The Jewish Exile mentality is fiction. The Jews of Exile were strong and arrogant. They spat when passing churches, traded on dangerous routes, made loans and claimed the debts through magistrates, maintained many synagogues, religious schools, and libraries, and often fought pogrom mobs courageously. The Incredibly poor Russian Jews enjoyed their lives. Contemporary literature, such as Sholom Aleichem’s, paints a picture of wholesome, joyful communities.
The Exile mentality is a product of assimilation. Jewish communities abandoned traditional isolation and opened to the outside world. Jews confused equality with similarity, and attempted to become similar to Gentiles.
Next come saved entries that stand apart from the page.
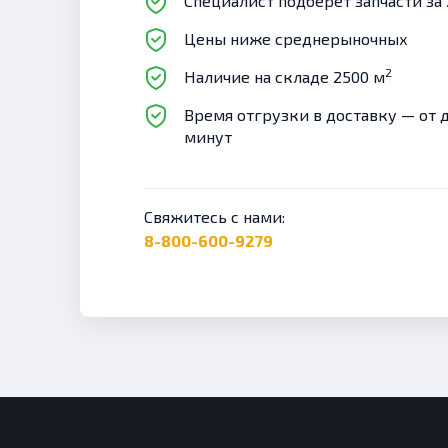
Специалист подберет запчасти за 
Цены ниже среднерыночных
2
Наличие на складе 2500 м
Время отгрузки в доставку — от 
минут
Свяжитесь с нами:
8-800-600-9279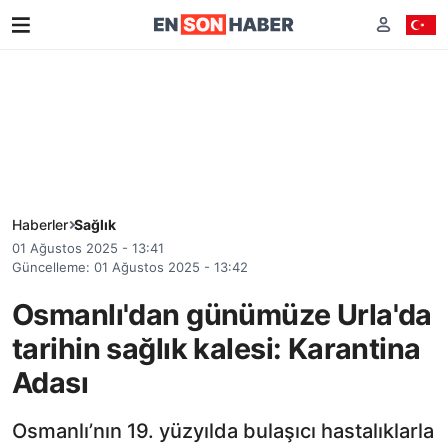
Haberler
Sağlık
01 Ağustos 2025 - 13:41
Güncelleme: 01 Ağustos 2025 - 13:42
Osmanlı'dan günümüze Urla'da
tarihin sağlık kalesi: Karantina
Adası
Osmanlı’nın 19. yüzyılda bulaşıcı hastalıklarla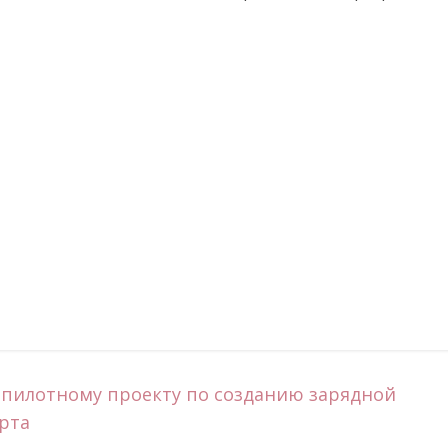
 пилотному проекту по созданию зарядной
рта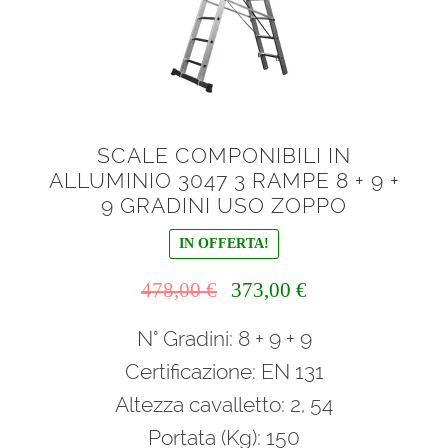
SCALE COMPONIBILI IN
ALLUMINIO 3047 3 RAMPE 8 + 9 +
9 GRADINI USO ZOPPO
IN OFFERTA!
Il
Il
478,00
€
373,00
€
prezzo
prezzo
N° Gradini: 8 + 9 + 9
originale
attuale
era:
è:
Certificazione: EN 131
478,00 €.
373,00 €.
Altezza cavalletto: 2, 54
Portata (Kg): 150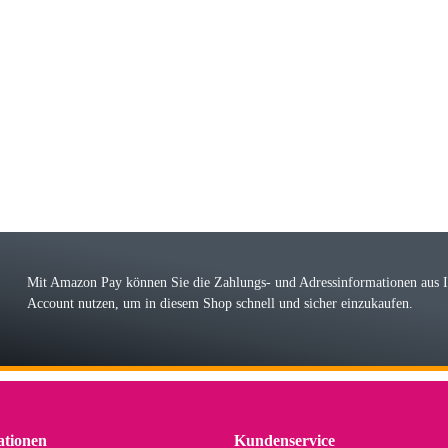
riele W
 immer bei den Franky Produkten eine TOP Qualität. Danke
 Farbauswahl
örn M
r ehrlicher Shop, schnelle Lieferung, man kann bedenkenlos Vorkasse leisten, Top 
r Farbauswahl
Mit Amazon Pay können Sie die Zahlungs- und Adressinformationen aus
Account nutzen, um in diesem Shop schnell und sicher einzukaufen.
lhelm W
 Koffer macht einen sehr soliden Eindruck. Die Zuverlässigkeit muss sich noch in
einigen Jahren mal ein Ersatzteil benötigt wird. Wird Samsonite dann noch ein zuver
r Farbauswahl
ationen
Kundenservice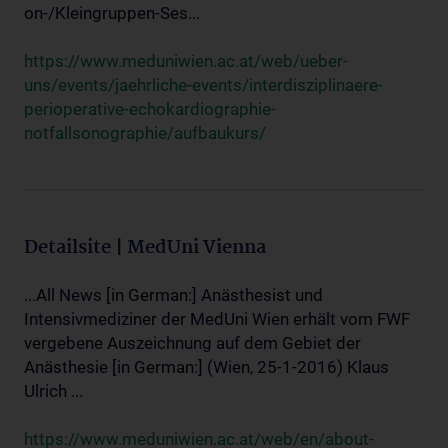
on-/Kleingruppen-Ses...
https://www.meduniwien.ac.at/web/ueber-
uns/events/jaehrliche-events/interdisziplinaere-
perioperative-echokardiographie-
notfallsonographie/aufbaukurs/
Detailsite | MedUni Vienna
...All News [in German:] Anästhesist und
Intensivmediziner der MedUni Wien erhält vom FWF
vergebene Auszeichnung auf dem Gebiet der
Anästhesie [in German:] (Wien, 25-1-2016) Klaus
Ulrich ...
https://www.meduniwien.ac.at/web/en/about-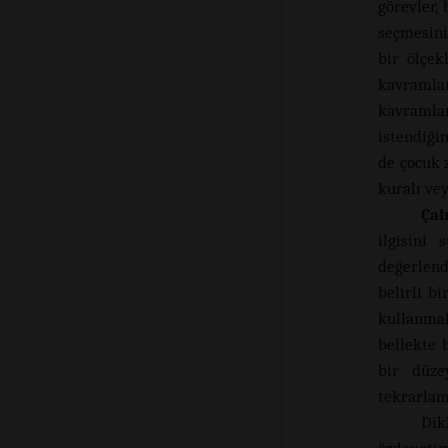
görevler,
seçmesini
bir ölçek
kavramlar
kavramlar
istendiği
de çocuk z
kuralı ve
Çal
ilgisini
değerlend
belirli b
kullanmal
bellekte 
bir düze
tekrarlam
Dik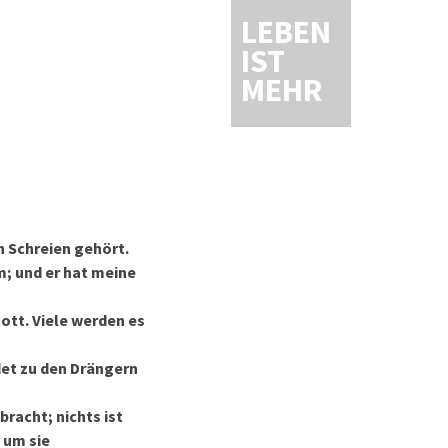
LEBEN
IST
MEHR
n Schreien gehört.
m; und er hat meine
ott. Viele werden es
det zu den Drängern
bracht; nichts ist
, um sie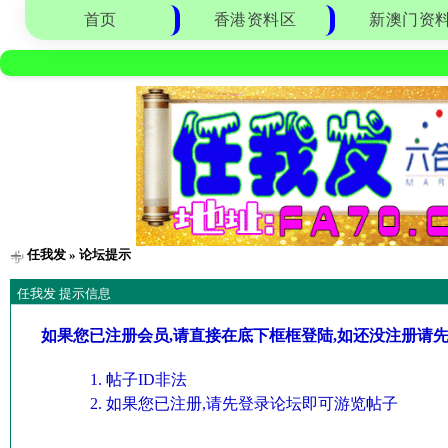
首页
香港资料区
新澳门资
任我发
» 论坛提示
任我发 提示信息
如果您已注册会员,请直接在底下框框登陆,如还没注册请
帖子ID非法
如果您已注册,请先登录论坛即可游览帖子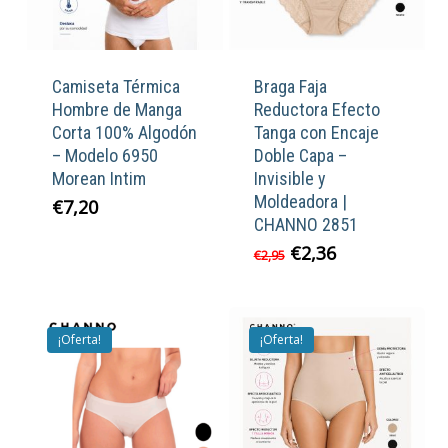
Camiseta Térmica
Braga Faja
Hombre de Manga
Reductora Efecto
Corta 100% Algodón
Tanga con Encaje
– Modelo 6950
Doble Capa –
Morean Intim
Invisible y
Moldeadora |
€
7,20
CHANNO 2851
El
El
€
2,36
€
2,95
precio
precio
original
actual
era:
es:
€2,95.
€2,36.
¡Oferta!
¡Oferta!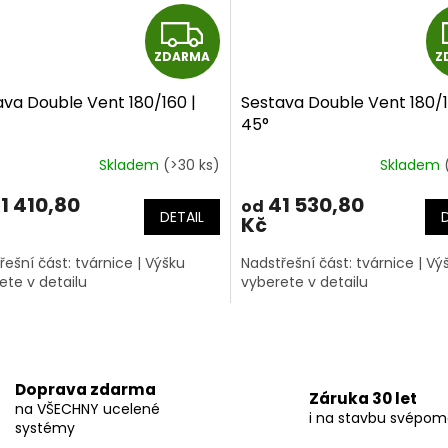
Z
ZDARMA
Z
D
ava Double Vent 180/160 |
Sestava Double Vent 180/1
A
45°
R
Skladem
(>30 ks)
Skladem
M
1 410,80
41 530,80
od
DETAIL
Kč
A
řešní část: tvárnice | Výšku
Nadstřešní část: tvárnice | Vý
ete v detailu
vyberete v detailu
O
v
l
á
Doprava zdarma
Záruka 30 let
d
na VŠECHNY ucelené
i na stavbu svépom
a
systémy
c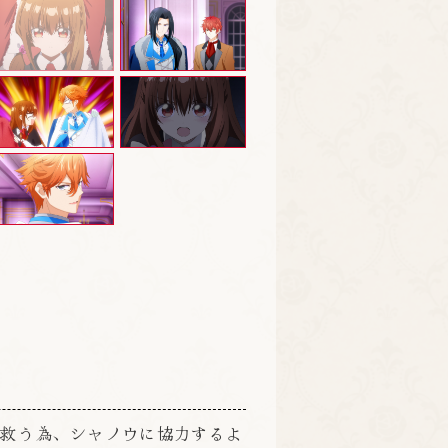
を救う為、シャノウに協力するよ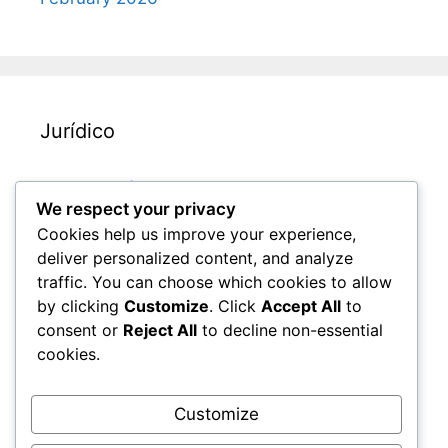
Jurídico
Nossa história
We respect your privacy
Contate-nos
Cookies help us improve your experience,
Termos de serviço
deliver personalized content, and analyze
Política de privacidade
traffic. You can choose which cookies to allow
by clicking
Customize
. Click
Accept All
to
Política de cookies
consent or
Reject All
to decline non-essential
cookies.
Pesquisar
Customize
Search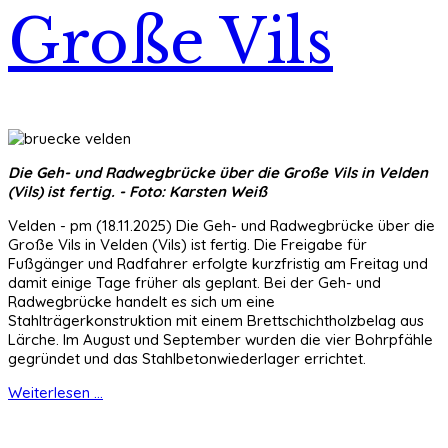
Große Vils
Die Geh- und Radwegbrücke über die Große Vils in Velden
(Vils) ist fertig. - Foto: Karsten Weiß
Velden - pm (18.11.2025) Die Geh- und Radwegbrücke über die
Große Vils in Velden (Vils) ist fertig. Die Freigabe für
Fußgänger und Radfahrer erfolgte kurzfristig am Freitag und
damit einige Tage früher als geplant. Bei der Geh- und
Radwegbrücke handelt es sich um eine
Stahlträgerkonstruktion mit einem Brettschichtholzbelag aus
Lärche. Im August und September wurden die vier Bohrpfähle
gegründet und das Stahlbetonwiederlager errichtet.
Weiterlesen ...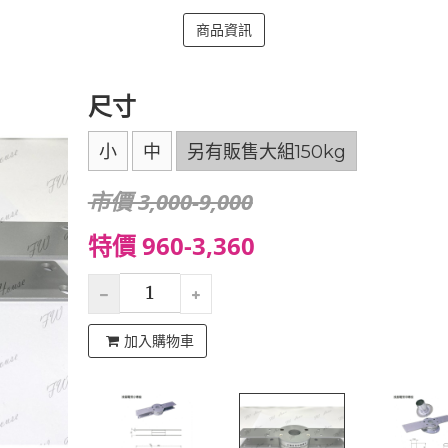
商品資訊
尺寸
小
中
另有販售大組150kg
市價 3,000-9,000
特價 960-3,360
加入購物車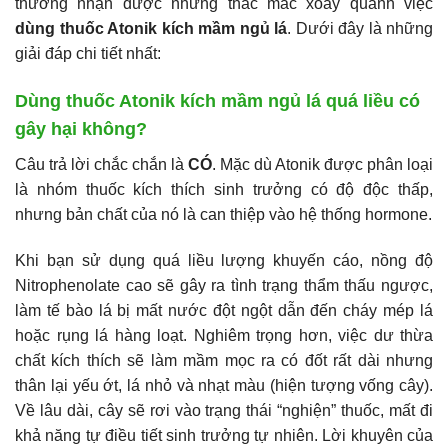
thường nhận được những thắc mắc xoay quanh việc
dùng thuốc Atonik kích mầm ngủ lá
. Dưới đây là những
giải đáp chi tiết nhất:
Dùng thuốc Atonik kích mầm ngủ lá quá liều có
gây hại không?
Câu trả lời chắc chắn là
CÓ
. Mặc dù Atonik được phân loại
là nhóm thuốc kích thích sinh trưởng có độ độc thấp,
nhưng bản chất của nó là can thiệp vào hệ thống hormone.
Khi bạn sử dụng quá liều lượng khuyến cáo, nồng độ
Nitrophenolate cao sẽ gây ra tình trạng thẩm thấu ngược,
làm tế bào lá bị mất nước đột ngột dẫn đến cháy mép lá
hoặc rụng lá hàng loạt. Nghiêm trọng hơn, việc dư thừa
chất kích thích sẽ làm mầm mọc ra có đốt rất dài nhưng
thân lại yếu ớt, lá nhỏ và nhạt màu (hiện tượng vống cây).
Về lâu dài, cây sẽ rơi vào trạng thái “nghiện” thuốc, mất đi
khả năng tự điều tiết sinh trưởng tự nhiên. Lời khuyên của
Realizing the impossibility of this, and that they had abandoned their Jewish identity in the process, they became desperate. Faithless Jewish leaders invented the Exile mentality to gloss over the real cause of Jewish moral failure—desperation. Assimilated leaders want to assimilate the rest of the Jews so that the leaders’ moral bankruptcy won’t be so evident. To condemn the desperation was to condemn the leadership and its goals.
Some desperate, exasperated, morally exhausted Jews died sheepishly in the twentieth-century Ukrainian massacres and in the Holocaust, while others supported Israel’s suicidal policies. Humans are not only bodies, but also souls. The Jewish idea was the soul of a nation. When that soul was destroyed, Jews lost the source of their dignity, the reason and the will to live. Thus the observed Exile mentality.